Fujimori’s claims that he had nothing to do with these crimes are expected to be refuted by the military officer who directed the operations of the death squad, retired Captain Santiago Martín Rivas, who has stated publicly that the ex-president was fully aware of its activities, supporting them as a key component of the “dirty war” meant to wipe out popular support for the Maoist guerrilla movement, Sendero Luminoso.
Montesinos, with whom Fujimori claimed on Wednesday only to have had “hierarchical, functional” connections, is also expected to testify at the trial, as are former military commanders.
In this trial, Fujimori is also charged with ordering the kidnapping and torture of a businessman and a journalist. Subsequent trials will deal with corruption charges, including a $15 million payoff to Montesinos, the bribing of congressmen, the use of state funds to secure the support of a television station for his reelection and illegal wiretapping.
On the eve of the trial, human rights groups and other organizations organized a demonstration in Lima in remembrance of the 70,000 victims of the “dirty war” that raged in Peru from 1980 to 2000 and to demand justice in the Fujimori trial.
The Peruvian Association for Human Rights issued a statement declaring, “The trial of Fujimori constitutes a historic opportunity to judge an ex-head of state for grave violations of human rights, crimes of corruption and attacks on democratic institutions committed during his government.”
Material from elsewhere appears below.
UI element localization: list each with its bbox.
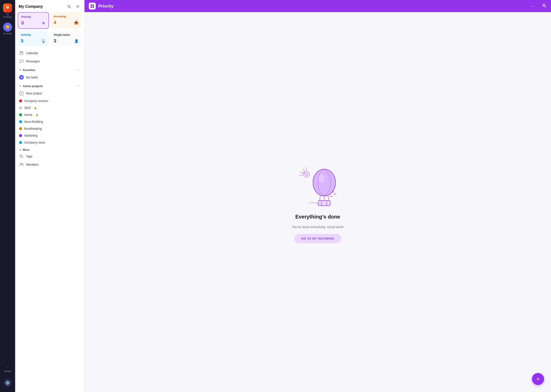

Participating in the demonstration was Raida Condor, the mother of one of the slain La Cantuta students. “I have been a shadow of this murderer Fujimori,” she told the Peruvian television station, Canal N. She said that she hoped Fujimori would feel her stare in the courtroom and said she would ask him, “Why did you kill my son? What was his crime?”
Fujimori’s regime enjoyed close relations with Washington, which supported his policies. Montesinos was an asset of the Central Intelligence Agency.
The current Peruvian president, Alan Garcia, has sought to forge similar ties with Washington, while pursuing essentially the same free-market policies as Fujimori. Garcia could justifiably be tried for similar offenses, having presided during a previous term as president in the 1980s over Peru’s dirty war and a series of massacres and death squad murders as well as wholesale corruption.
Garcia will be hosted by George W. Bush on Friday at the White House for the signing of a new US-Peruvian free trade agreement recently passed by the US Congress.